Eclipse Metals (ASX:EPM) have failed to land in the green today, even as the company announces it will soon have assay results on five tonnes of trenching material available following analysis by labs in Australia.
Eclipse’s Ivigtût Project, located in southwestern Greenland, is a mine with no shortage of history surrounding it.
While Eclipse is now exploring the play for rare earth elements (REEs), the mine was better known for something else in the 20th Century.
The open-pit asset overlies the only location known on the entire planet where a rare and unusual mineral, cryolite, is found naturally occurring, in a manner commercially viable to extract.
Cryolite is most often used in bauxite smelting. The mineral is the naturally occurring form of sodium aluminium fluoride, which has applications in bauxite (aluminium) furnaces, in that cryolite can reduce furnace temperature.
Ivigtût was mined for Cryolite up until 1987, where the mineral was widely deemed to have been mined to extinction.
Sodium aluminium fluoride can be yielded artificially from fluoride, and so, cryolite has fallen largely into the geological history books as an obscure material that went the way of the Dodo (as far as commercially viable mining projects go.)
Now, Eclipse Metals is hoping to turn over a new page for the mine, by probing the area for REEs.
Eclipse Metals purchased the Ivigtût mine earlier this year once it became aware the mine was also prospective for REEs and base metals.
The Greenland government houses some 19,000m of diamond core drilling from historical exploration work at the project, and Eclipse has its eyes on this material for assay and sample work.
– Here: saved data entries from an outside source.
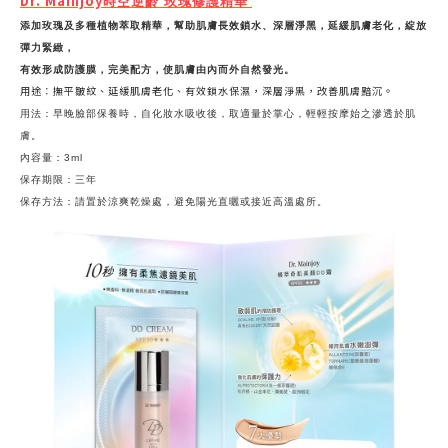
Dr. Mainjoy
時空逆齡 玫瑰修護精華
添加玫瑰及多種植物萃取精華，幫助肌膚長效鎖水、深層淨黑，延緩肌膚老化，綻放
彈力緊緻，
有效形成防護膜，完美配方，使肌膚由內而外自然發光。
用途：撫平皺紋、延緩肌膚老化、有效鎖水保濕，深層淨黑，改善肌膚黯沉。
用法：早晚臉部保養時，自化妝水吸收後，取適量於掌心，輕輕按摩始之滲透於肌
膚。
內容量：3ml
保存期限：三年
保存方法：請置於涼爽乾燥處，避免陽光直曬或接近高溫處所。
Currently, five tonnes of material dug from a trenching exercise on-site is en-route to Australia for a full fledged assay, and upon return of those results, Eclipse will be able to commence newsflow regarding grades of material, and, possibly naming what REEs in question are likely to be present.
That trench material comes from a carbonatite complex identified by Eclipse’s fieldwork team earlier this year.
However, Eclipse is also working on old waste dumps attached to the cryolite operations to “better understand their geochemical nature,” and checking if anything valuable is left inside the tailings which can be re-processed.
Typically, the tailings of old operations are eyed by explorers decades later as technological advancements make viable the re-processing of material which, in the past, would have been uneconomical.